Conflicts of Interest
The authors declare that they have no conflicts of interest.
Authors’ Contributions
DS, VT, MS, and VD conceptualized and designed the study. DS, VT, PC, BW, SC, MS, and VD conducted the research. DS, PC, and BW acquired the data and had full access to the data in the study. DS, VT, and VD took responsibility for the integrity of the data and the accuracy of the data analysis, and they performed the analysis and interpreted the data. DS, VT, SC, MS, and VD drafted the manuscript. DS, VT, MS, and VD revised the manuscript critically for important intellectual contents.

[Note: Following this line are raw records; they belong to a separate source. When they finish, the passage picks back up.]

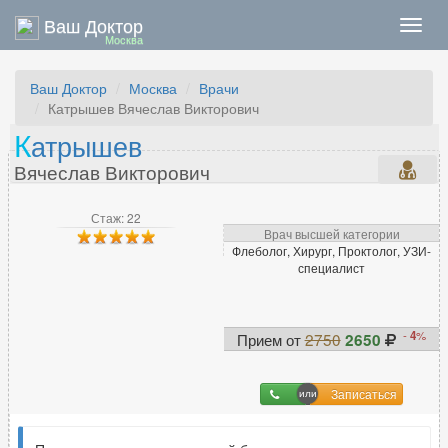
Ваш Доктор
Нави
Москва
Ваш Доктор
Москва
Врачи
Катрышев Вячеслав Викторович
К
атрышев
Вячеслав Викторович
Стаж: 22
Врач высшей категории
Флеболог, Хирург, Проктолог, УЗИ-
специалист
-
4
%
Прием от
2750
2650
Записаться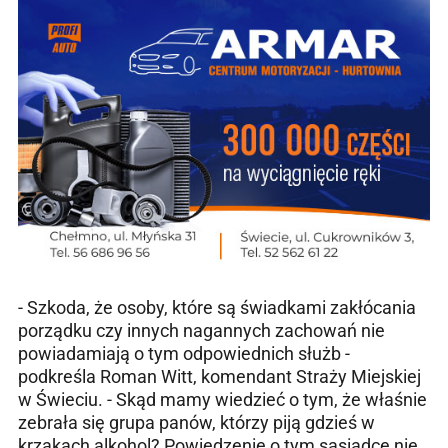
- Szkoda, że osoby, które są świadkami zakłócania
porządku czy innych nagannych zachowań nie
powiadamiają o tym odpowiednich służb -
podkreśla Roman Witt, komendant Straży Miejskiej
w Świeciu. - Skąd mamy wiedzieć o tym, że właśnie
zebrała się grupa panów, którzy piją gdzieś w
krzakach alkohol? Powiedzenie o tym sąsiadce nie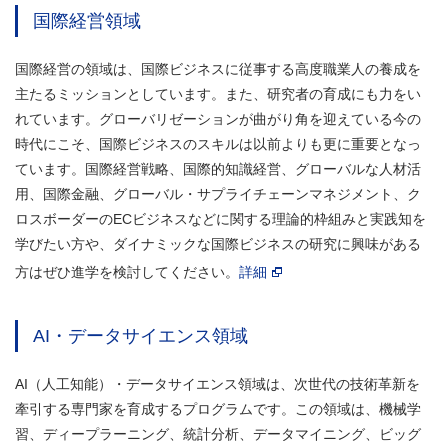
国際経営領域
国際経営の領域は、国際ビジネスに従事する高度職業人の養成を
主たるミッションとしています。また、研究者の育成にも力をい
れています。グローバリゼーションが曲がり角を迎えている今の
時代にこそ、国際ビジネスのスキルは以前よりも更に重要となっ
ています。国際経営戦略、国際的知識経営、グローバルな人材活
用、国際金融、グローバル・サプライチェーンマネジメント、ク
ロスボーダーのECビジネスなどに関する理論的枠組みと実践知を
学びたい方や、ダイナミックな国際ビジネスの研究に興味がある
方はぜひ進学を検討してください。
詳細
AI・データサイエンス領域
AI（人工知能）・データサイエンス領域は、次世代の技術革新を
牽引する専門家を育成するプログラムです。この領域は、機械学
習、ディープラーニング、統計分析、データマイニング、ビッグ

All authors agreed to be accountable for all aspects of the work, and they read and approved the final manuscript.
Acknowledgments
The authors thank Ms. Boongomg Noochan in the Clinical Infectious Diseases Research Unit, Department of Clinical Tropical Medicine, Faculty of Tropical Medicine, Mahidol University, for her help in this study. The authors also sincerely thank Dean Pratap Singhasivanon and Deputy Dean Porntip Petchmitr for their initiatives to implement the information systems for the Faculty of Tropical Medicine, Mahidol University, and their help in this study. This study was supported by the Dean’s Fund of the Faculty of Tropical Medicine, Mahidol University, Bangkok, Thailand.